### Task requirements
Nothing but the lines from the one with "Kupplungsfedern und Variomatik-Gewichte." through the final line of the entries below should be written out, each exactly as given.

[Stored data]
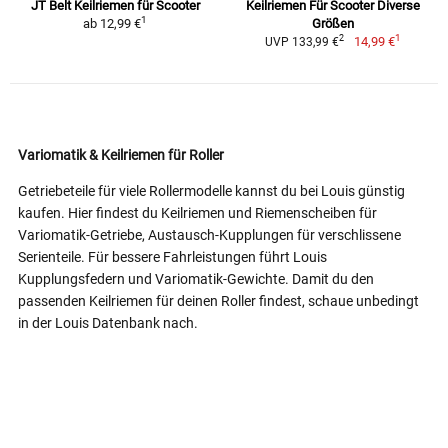
JT Belt Keilriemen für Scooter
Keilriemen Für Scooter Diverse
1
ab
12,99 €
Größen
1
2
14,99 €
UVP 133,99 €
Variomatik & Keilriemen für Roller
Getriebeteile für viele Rollermodelle kannst du bei Louis günstig
kaufen. Hier findest du Keilriemen und Riemenscheiben für
Variomatik-Getriebe, Austausch-Kupplungen für verschlissene
Serienteile. Für bessere Fahrleistungen führt Louis
Kupplungsfedern und Variomatik-Gewichte. Damit du den
passenden Keilriemen für deinen Roller findest, schaue unbedingt
in der Louis Datenbank nach.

### Reply
Kupplungsfedern und Variomatik-Gewichte. Damit du den
passenden Keilriemen für deinen Roller findest, schaue unbedingt
in der Louis Datenbank nach.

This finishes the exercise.